Would you write out the entries again, exactly as they are, but without images?

SUPPLIED INFORMATION –
+-------+

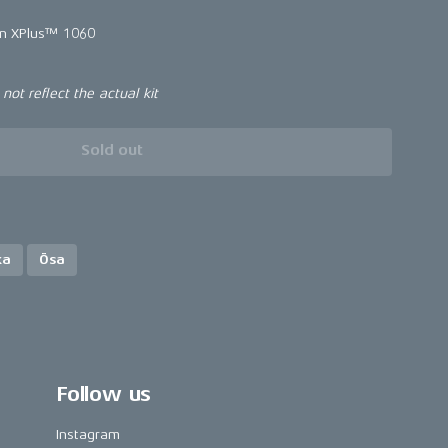
in XPlus™ 1060
ot reflect the actual kit
Sold out
ka
Ösa
Follow us
Instagram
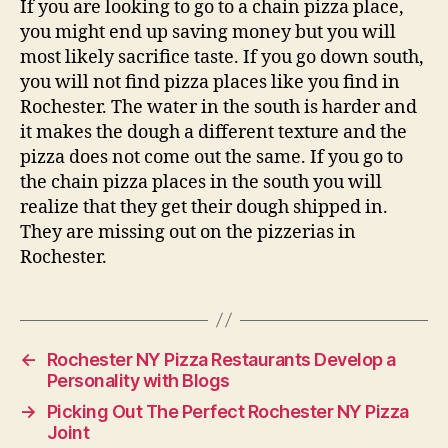
If you are looking to go to a chain pizza place,
you might end up saving money but you will
most likely sacrifice taste. If you go down south,
you will not find pizza places like you find in
Rochester. The water in the south is harder and
it makes the dough a different texture and the
pizza does not come out the same. If you go to
the chain pizza places in the south you will
realize that they get their dough shipped in.
They are missing out on the pizzerias in
Rochester.
←
Rochester NY Pizza Restaurants Develop a
Personality with Blogs
→
Picking Out The Perfect Rochester NY Pizza
Joint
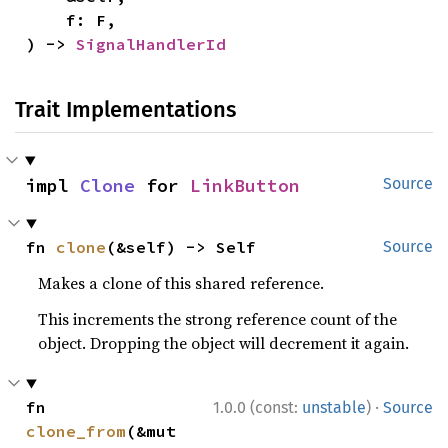
    f: F,

) -> 
SignalHandlerId
Trait Implementations
impl 
Clone
 for 
LinkButton
Source
fn 
clone
(&self) -> Self
Source
Makes a clone of this shared reference.
This increments the strong reference count of the
object. Dropping the object will decrement it again.
·
fn 
1.0.0 (const:
unstable
)
Source
clone_from
(&mut 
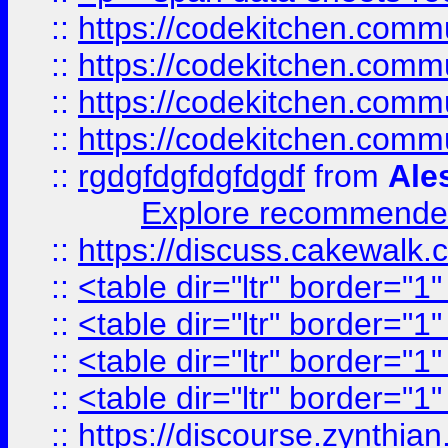
::
https://codekitchen.commu
::
https://codekitchen.commu
::
https://codekitchen.commu
::
https://codekitchen.commu
::
rgdgfdgfdgfdgdf
from
Ale
Explore recommended
::
https://discuss.cakew
::
<table dir="ltr" border="1
::
<table dir="ltr" border="1
::
<table dir="ltr" border="1
::
<table dir="ltr" border="1
::
https://discourse.zynthian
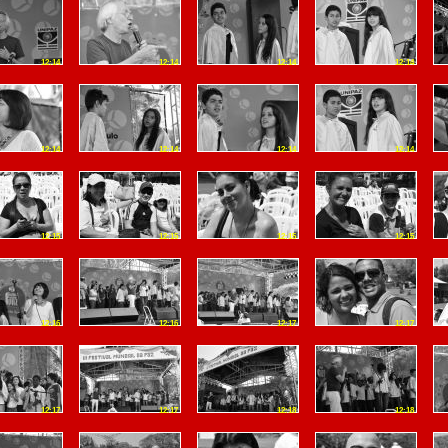
12:14
12:14
12:14
12:14
12:14
12:14
12:14
12:14
12:15
12:15
12:15
12:15
12:16
12:16
12:17
12:17
12:17
12:17
12:18
12:18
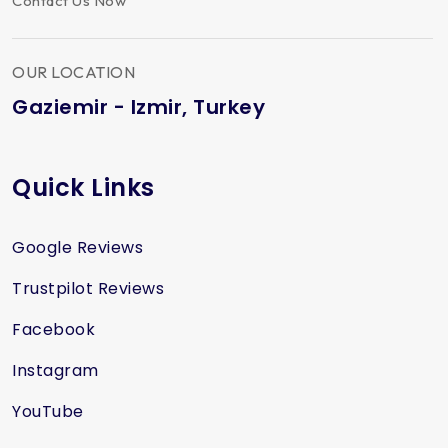
Contact Us Now
OUR LOCATION
Gaziemir - Izmir, Turkey
Quick Links
Google Reviews
Trustpilot Reviews
Facebook
Instagram
YouTube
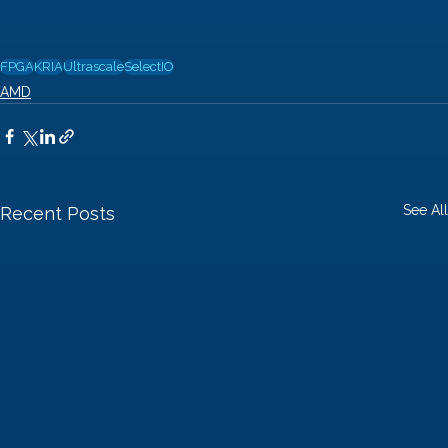
FPGA
KRIA
Ultrascale
SelectIO
AMD
See All
Recent Posts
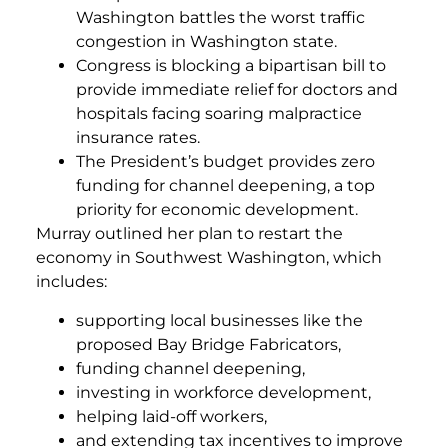
Washington battles the worst traffic
congestion in Washington state.
Congress is blocking a bipartisan bill to
provide immediate relief for doctors and
hospitals facing soaring malpractice
insurance rates.
The President’s budget provides zero
funding for channel deepening, a top
priority for economic development.
Murray outlined her plan to restart the
economy in Southwest Washington, which
includes:
supporting local businesses like the
proposed Bay Bridge Fabricators,
funding channel deepening,
investing in workforce development,
helping laid-off workers,
and extending tax incentives to improve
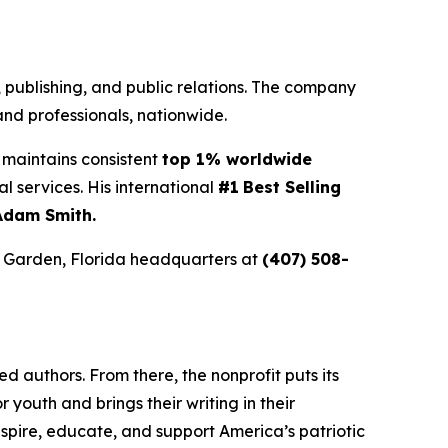
g, publishing, and public relations. The company
nd professionals, nationwide.
maintains consistent
top 1% worldwide
ial services. His international
#1
Best Selling
Adam Smith.
r Garden, Florida headquarters at
(407) 508-
 authors. From there, the nonprofit puts its
or youth and brings their writing in their
inspire, educate, and support America’s patriotic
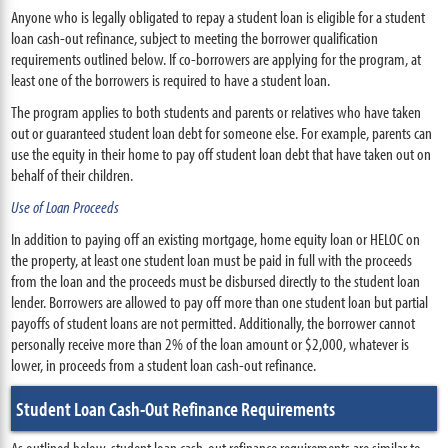
Anyone who is legally obligated to repay a student loan is eligible for a student
loan cash-out refinance, subject to meeting the borrower qualification
requirements outlined below. If co-borrowers are applying for the program, at
least one of the borrowers is required to have a student loan.
The program applies to both students and parents or relatives who have taken
out or guaranteed student loan debt for someone else. For example, parents can
use the equity in their home to pay off student loan debt that have taken out on
behalf of their children.
Use of Loan Proceeds
In addition to paying off an existing mortgage, home equity loan or HELOC on
the property, at least one student loan must be paid in full with the proceeds
from the loan and the proceeds must be disbursed directly to the student loan
lender. Borrowers are allowed to pay off more than one student loan but partial
payoffs of student loans are not permitted. Additionally, the borrower cannot
personally receive more than 2% of the loan amount or $2,000, whatever is
lower, in proceeds from a student loan cash-out refinance.
Student Loan Cash-Out Refinance Requirements
As outlined below, student loan cash-out refinance requirements are similar to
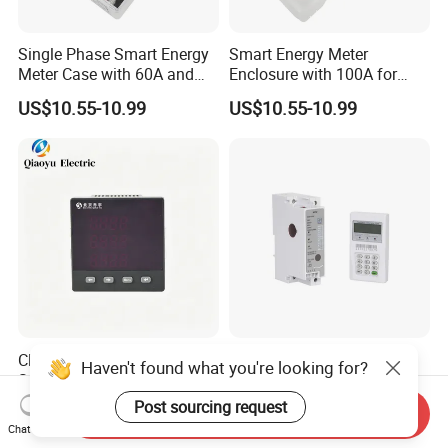
Single Phase Smart Energy
Smart Energy Meter
Meter Case with 60A and
Enclosure with 100A for
IP65 Class
Meter Manufacturer
US$10.55-10.99
US$10.55-10.99
Class 0.5 Cost-Effective
Advanced Single Phase
Haven't found what you're looking for?
Solutionhigh Accuracy 3-
Energy Meter for Rail
Phase Digital Ammeter
Applications
Post sourcing request
US$10.00-12.00
US$35.00
Send Inquiry
Chat Now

+-------+

RESULT –
in XPlus™ 1060
ot reflect the actual kit
Sold out
ka
Ösa
Follow us
Instagram
If you are looking to go to a chain pizza place,
you might end up saving money but you will
most likely sacrifice taste. If you go down south,
you will not find pizza places like you find in
Rochester. The water in the south is harder and
it makes the dough a different texture and the
pizza does not come out the same. If you go to
the chain pizza places in the south you will
realize that they get their dough shipped in.
They are missing out on the pizzerias in
Rochester.
←
Rochester NY Pizza Restaurants Develop a
Personality with Blogs
→
Picking Out The Perfect Rochester NY Pizza
Joint
    f: F,

) -> 
SignalHandlerId
Trait Implementations
impl 
Clone
 for 
LinkButton
Source
fn 
clone
(&self) -> Self
Source
Makes a clone of this shared reference.
This increments the strong reference count of the
object. Dropping the object will decrement it again.
·
fn 
1.0.0 (const:
unstable
)
Source
clone_from
(&mut 
::
https://codekitchen.commu
::
https://codekitchen.commu
::
https://codekitchen.commu
::
https://codekitchen.commu
::
rgdgfdgfdgfdgdf
from
Ale
Explore recommended
::
https://discuss.cakew
::
<table dir="ltr" border="1
::
<table dir="ltr" border="1
::
<table dir="ltr" border="1
::
<table dir="ltr" border="1
::
https://discourse.zynthian
12:14
12:14
12:14
12:14
12:14
12:14
12:14
12:14
12:15
12:15
12:15
12:15
12:16
12:16
12:17
12:17
12:17
12:17
12:18
12:18
Contact Us Now
OUR LOCATION
Gaziemir - Izmir, Turkey
Quick Links
Google Reviews
Trustpilot Reviews
Facebook
Instagram
YouTube
FPGA
KRIA
Ultrascale
SelectIO
AMD
See All
Recent Posts
Washington battles the worst traffic
congestion in Washington state.
Congress is blocking a bipartisan bill to
provide immediate relief for doctors and
hospitals facing soaring malpractice
insurance rates.
The President’s budget provides zero
funding for channel deepening, a top
priority for economic development.
Murray outlined her plan to restart the
economy in Southwest Washington, which
includes:
supporting local businesses like the
proposed Bay Bridge Fabricators,
funding channel deepening,
investing in workforce development,
helping laid-off workers,
and extending tax incentives to improve
g, publishing, and public relations. The company
nd professionals, nationwide.
maintains consistent
top 1% worldwide
ial services. His international
#1
Best Selling
Adam Smith.
r Garden, Florida headquarters at
(407) 508-
 authors. From there, the nonprofit puts its
or youth and brings their writing in their
inspire, educate, and support America’s patriotic
Anyone who is legally obligated to repay a student loan is eligible for a student
loan cash-out refinance, subject to meeting the borrower qualification
requirements outlined below. If co-borrowers are applying for the program, at
least one of the borrowers is required to have a student loan.
The program applies to both students and parents or relatives who have taken
out or guaranteed student loan debt for someone else. For example, parents can
use the equity in their home to pay off student loan debt that have taken out on
behalf of their children.
Use of Loan Proceeds
In addition to paying off an existing mortgage, home equity loan or HELOC on
the property, at least one student loan must be paid in full with the proceeds
from the loan and the proceeds must be disbursed directly to the student loan
lender. Borrowers are allowed to pay off more than one student loan but partial
payoffs of student loans are not permitted. Additionally, the borrower cannot
personally receive more than 2% of the loan amount or $2,000, whatever is
lower, in proceeds from a student loan cash-out refinance.
Student Loan Cash-Out Refinance Requirements
As outlined below, student loan cash-out refinance requirements are similar to
Single Phase Smart Energy
Smart Energy Meter
Meter Case with 60A and
Enclosure with 100A for
IP65 Class
Meter Manufacturer
US$10.55-10.99
US$10.55-10.99
Class 0.5 Cost-Effective
Advanced Single Phase
Haven't found what you're looking for?
Solutionhigh Accuracy 3-
Energy Meter for Rail
Phase Digital Ammeter
Applications
Post sourcing request
US$10.00-12.00
US$35.00
Send Inquiry
Chat Now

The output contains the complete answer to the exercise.